Description of the task
Below are records with pictures in them. Transcribe everything from the line containing "میدان آرژانتین ،" down to the line containing "Scarpine in Filo Neutro, Luglio", exactly, and leave the pictures behind.

-- Material for this exercise follows --

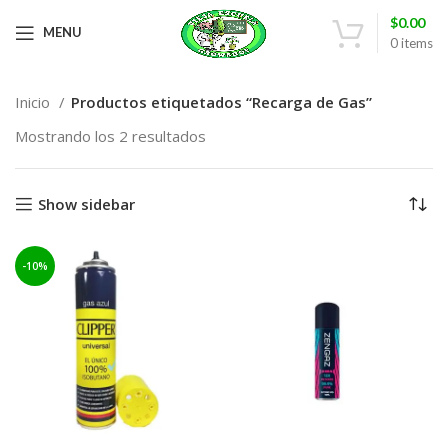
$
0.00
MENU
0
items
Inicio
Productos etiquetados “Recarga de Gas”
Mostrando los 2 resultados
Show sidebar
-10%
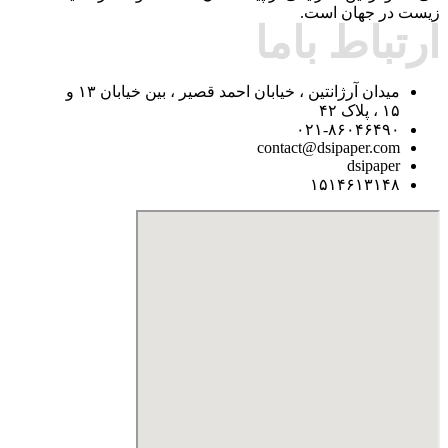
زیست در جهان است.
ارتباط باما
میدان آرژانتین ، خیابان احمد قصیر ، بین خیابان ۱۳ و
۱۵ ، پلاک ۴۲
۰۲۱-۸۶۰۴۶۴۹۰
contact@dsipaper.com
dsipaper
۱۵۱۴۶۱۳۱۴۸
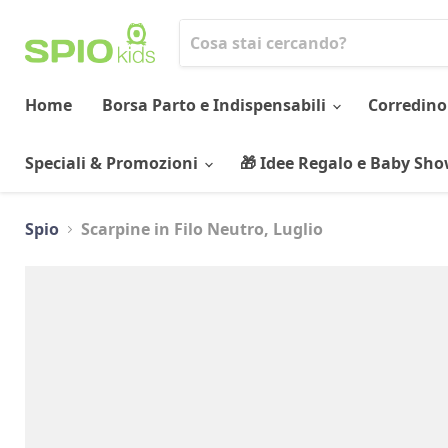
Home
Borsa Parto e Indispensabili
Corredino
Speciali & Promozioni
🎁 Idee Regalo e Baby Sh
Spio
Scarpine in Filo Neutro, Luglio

-- Material for this exercise concluded --
-- Material for this exercise follows --

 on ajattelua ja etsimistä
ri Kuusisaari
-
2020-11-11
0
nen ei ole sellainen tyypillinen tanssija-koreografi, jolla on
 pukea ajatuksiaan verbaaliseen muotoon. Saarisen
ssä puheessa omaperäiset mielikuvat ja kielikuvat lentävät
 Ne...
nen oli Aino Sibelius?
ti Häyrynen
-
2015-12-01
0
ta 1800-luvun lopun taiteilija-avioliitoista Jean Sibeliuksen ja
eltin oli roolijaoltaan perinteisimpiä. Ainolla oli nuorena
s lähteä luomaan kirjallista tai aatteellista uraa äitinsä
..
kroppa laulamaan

-- Material for this exercise concluded --

Reply to the task
میدان آرژانتین ، خیابان احمد قصیر ، بین خیابان ۱۳ و
۱۵ ، پلاک ۴۲
۰۲۱-۸۶۰۴۶۴۹۰
contact@dsipaper.com
dsipaper
۱۵۱۴۶۱۳۱۴۸
Home
Borsa Parto e Indispensabili
Corredino
Speciali & Promozioni
🎁 Idee Regalo e Baby Sh
Spio
Scarpine in Filo Neutro, Luglio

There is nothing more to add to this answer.